C’est un second compromis qui se prépare. Alors que la nouvelle mouture du projet de loi de réforme du code du travail doit être adoptée mercredi en Conseil des ministres, les députés socialistes préparent déjà la prochaine étape : celle des amendements. «Le gouvernement a compris qu’il fallait laisser du mou aux parlementaires, explique le socialiste Christophe Sirugue, futur rapporteur du texte à l’Assemblée nationale. Ma ligne de conduite n’est pas de démolir le texte mais d’entendre ce que disent mes collègues du groupe.» Dans un rôle de «démineur», dit-il, le député de Saône-et-Loire multiplie les rendez-vous avec Matignon et le ministère du Travail pour préparer la discussion parlementaire qui débutera fin mars-début avril en commission des affaires sociales.

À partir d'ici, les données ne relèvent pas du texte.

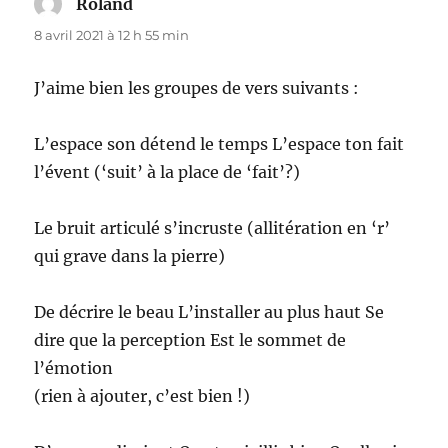
Roland
dit :
8 avril 2021 à 12 h 55 min
J’aime bien les groupes de vers suivants :
L’espace son détend le temps L’espace ton fait
l’évent (‘suit’ à la place de ‘fait’?)
Le bruit articulé s’incruste (allitération en ‘r’
qui grave dans la pierre)
De décrire le beau L’installer au plus haut Se
dire que la perception Est le sommet de
l’émotion
(rien à ajouter, c’est bien !)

Lundi, devant la presse, Manuel Valls s’est montré «évidemment» ouvert à «des évolutions» au Parlement. Mais le Premier ministre a tracé les lignes jaunes : députés et sénateurs pourront modifier le texte dans un «souci de […] juste équilibre» entre «dialogue social» d’un côté et «souplesse» et «compétitivité» pour les entreprises de l’autre. La bataille entre le gouvernement et sa majorité devrait ainsi porter sur l’article concernant les licenciements économiques. Ce fameux «30 bis», arrivé au dernier moment dans l’avant-projet de loi sous la pression du ministère de l’Economie. S’ils étaient demandeurs au départ d’un «retrait» de ce passage du texte, les députés socialistes de la commission des affaires sociales devraient désormais discuter d’une batterie d’amendements pour restreindre la définition du licenciement. Ils vont ainsi proposer que le motif du licenciement d’un salarié refusant un accord de maintien dans l’emploi reste «économique» et non pas «personnel» comme le propose le nouveau texte. Ils veulent également renforcer le rôle du juge et trouvent «trop floue» la définition donnée d’une «dégradation de la situation économique et financière». Ils comptent également élargir le périmètre de cette définition, aujourd’hui limitée à la France, et regarder les résultats économiques de l’entreprise «au moins» à l’échelle européenne si ce n’est mondiale. Problème : Matignon ne veut pas toucher à ce périmètre, casus belli pour le Medef.
Par ailleurs, des signaux aux TPE-PME devraient aussi être envoyés. «Elles ont un vrai problème de complexité administrative, souligne Sirugue, des procédures lourdes, pas sécurisées. On va faire des propositions.» Le futur rapporteur compte également «muscler» le compte personnel d’activité et fait la liste des sujets que ses collègues vont vouloir porter dans la discussion parlementaire. L’ex-ministre Benoît Hamon va ainsi tenter une nouvelle reconnaissance du burn-out dans la loi. A l’aile gauche du PS, on veut porter – notamment – des amendements pour «lutter contre le salariat déguisé dans l’économie numérique», fait savoir le député de la Nièvre, Christian Paul. Après avoir auditionné cette semaine les responsables de FO, de la CGT, de l’Unef, de l’UNL et des professeurs en droit du travail, ces députés socialistes qui appellent toujours à un retrait du projet de loi pour «le réécrire» devraient présenter, en début de semaine prochaine, leurs propositions pour «une autre réforme».